====== RECORDED INFORMATION ======

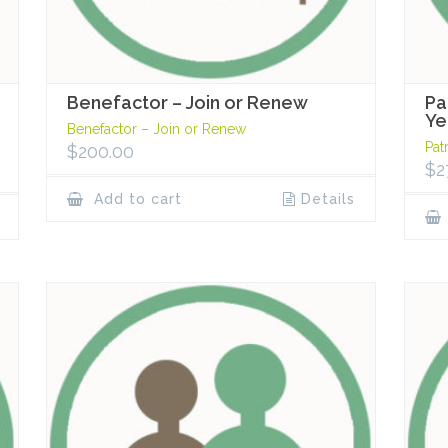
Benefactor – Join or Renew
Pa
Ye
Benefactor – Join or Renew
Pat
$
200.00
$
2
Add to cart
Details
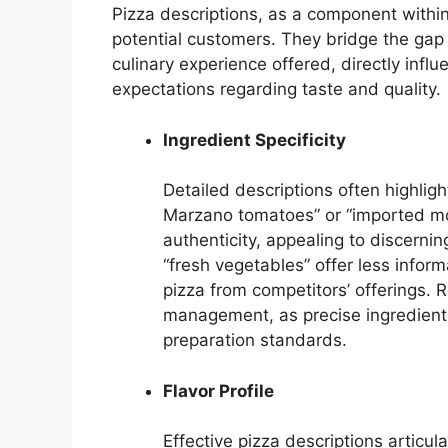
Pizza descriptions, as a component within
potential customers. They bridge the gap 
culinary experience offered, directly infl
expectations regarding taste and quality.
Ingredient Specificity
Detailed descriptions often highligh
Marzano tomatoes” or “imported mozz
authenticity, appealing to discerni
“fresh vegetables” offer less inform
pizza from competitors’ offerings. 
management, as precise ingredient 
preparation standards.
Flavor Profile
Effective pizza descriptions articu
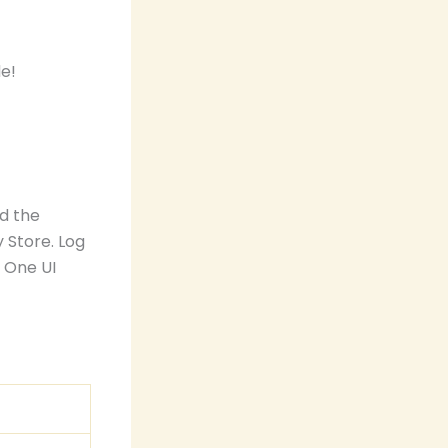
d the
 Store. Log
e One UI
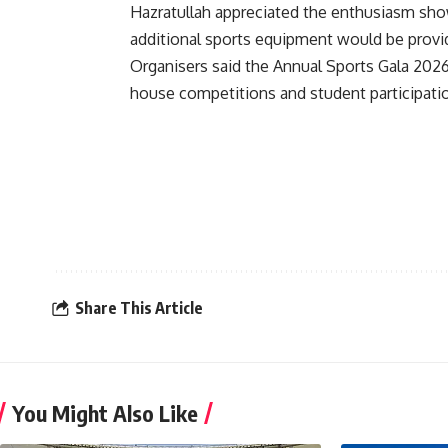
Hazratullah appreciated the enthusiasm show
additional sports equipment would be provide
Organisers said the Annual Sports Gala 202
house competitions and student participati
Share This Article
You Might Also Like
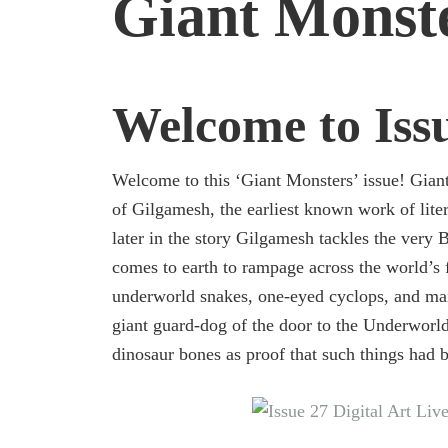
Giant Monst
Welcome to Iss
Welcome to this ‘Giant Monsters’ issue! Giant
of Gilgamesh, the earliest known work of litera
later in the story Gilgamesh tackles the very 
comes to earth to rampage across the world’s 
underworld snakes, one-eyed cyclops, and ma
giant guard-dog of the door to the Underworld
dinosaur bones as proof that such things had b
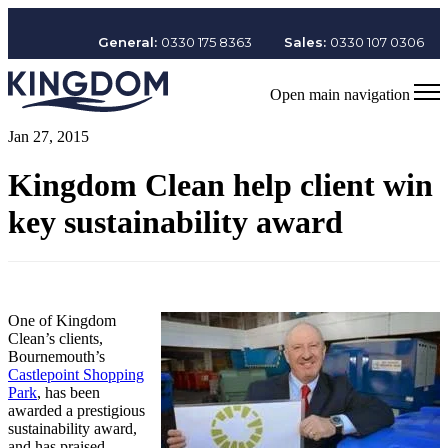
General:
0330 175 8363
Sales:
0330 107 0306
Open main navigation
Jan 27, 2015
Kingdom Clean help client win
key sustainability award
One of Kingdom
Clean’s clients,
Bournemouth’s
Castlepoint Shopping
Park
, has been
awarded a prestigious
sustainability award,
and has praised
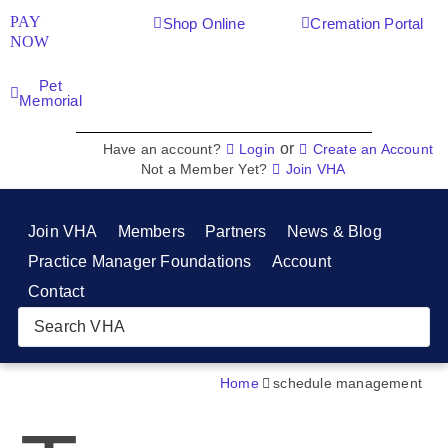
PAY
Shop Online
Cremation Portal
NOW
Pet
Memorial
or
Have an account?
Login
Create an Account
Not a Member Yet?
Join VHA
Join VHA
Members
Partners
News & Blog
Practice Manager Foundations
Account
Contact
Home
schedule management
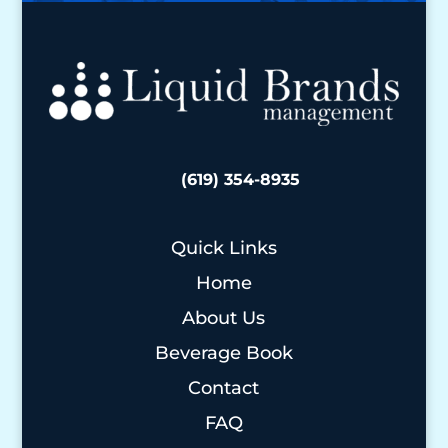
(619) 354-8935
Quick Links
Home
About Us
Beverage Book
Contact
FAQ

======

_YOUR INSTRUCTIONS_
Go through the data above and tally every line that includes "Gilgamesh". State only the total.

_ANSWER SPACE_
2